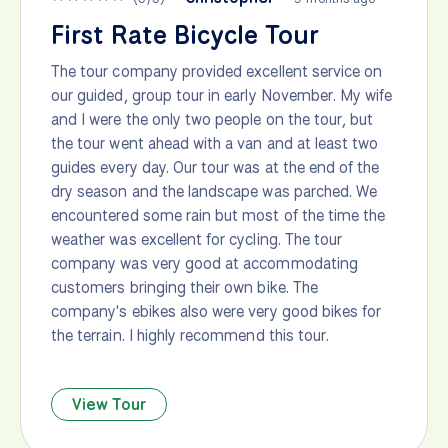
First Rate Bicycle Tour
The tour company provided excellent service on
our guided, group tour in early November. My wife
and I were the only two people on the tour, but
the tour went ahead with a van and at least two
guides every day. Our tour was at the end of the
dry season and the landscape was parched. We
encountered some rain but most of the time the
weather was excellent for cycling. The tour
company was very good at accommodating
customers bringing their own bike. The
company's ebikes also were very good bikes for
the terrain. I highly recommend this tour.
View Tour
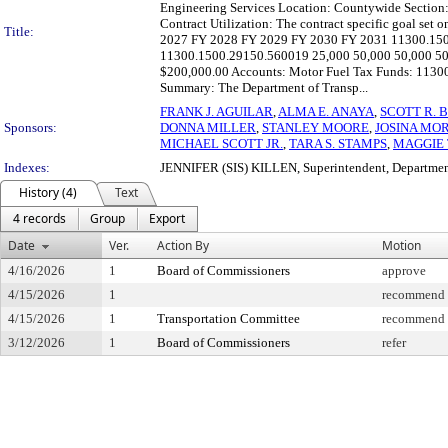
Engineering Services Location: Countywide Section
Contract Utilization: The contract specific goal set 
Title:
2027 FY 2028 FY 2029 FY 2030 FY 2031 11300.150
11300.1500.29150.560019 25,000 50,000 50,000 50,
$200,000.00 Accounts: Motor Fuel Tax Funds: 113
Summary: The Department of Transp...
FRANK J. AGUILAR
,
ALMA E. ANAYA
,
SCOTT R. 
Sponsors:
DONNA MILLER
,
STANLEY MOORE
,
JOSINA MO
MICHAEL SCOTT JR.
,
TARA S. STAMPS
,
MAGGIE
Indexes:
JENNIFER (SIS) KILLEN, Superintendent, Departmen
History (4)
Text
4 records
Group
Export
Date
Ver.
Action By
Motion
4/16/2026
1
Board of Commissioners
approve
4/15/2026
1
recommend f
4/15/2026
1
Transportation Committee
recommend f
3/12/2026
1
Board of Commissioners
refer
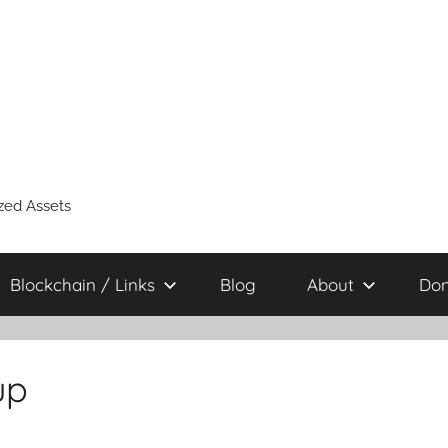
zed Assets
Blockchain / Links
Blog
About
Don
up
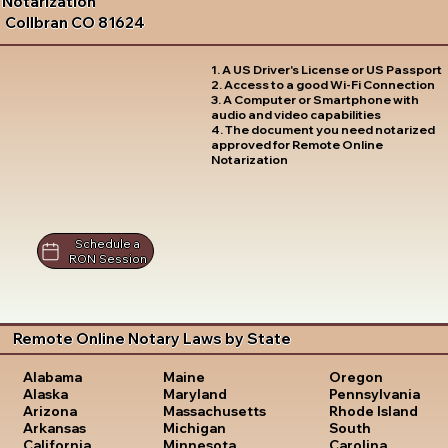
Notarization
Collbran CO 81624
1. A US Driver's License or US Passport
2. Access to a good Wi-Fi Connection
3. A Computer or Smartphone with
audio and video capabilities
4. The document you need notarized
approved for Remote Online
Notarization
Schedule a
RON Session
Remote Online Notary Laws by State
Oregon
Alabama
Maine
Pennsylvania
Alaska
Maryland
Rhode Island
Arizona
Massachusetts
South
Arkansas
Michigan
Carolina
California
Minnesota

————————

What needs to be done. Each line from the one that contains "Transportation Committee" to the end of the listing must be quoted exactly; no other line and no picture belongs in the copy.

Task solution.
Transportation Committee
recommend f
3/12/2026
1
Board of Commissioners
refer
zed Assets
Blockchain / Links
Blog
About
Don
up
Notarization
Collbran CO 81624
1. A US Driver's License or US Passport
2. Access to a good Wi-Fi Connection
3. A Computer or Smartphone with
audio and video capabilities
4. The document you need notarized
approved for Remote Online
Notarization
Schedule a
RON Session
Remote Online Notary Laws by State
Oregon
Alabama
Maine
Pennsylvania
Alaska
Maryland
Rhode Island
Arizona
Massachusetts
South
Arkansas
Michigan
Carolina
California
Minnesota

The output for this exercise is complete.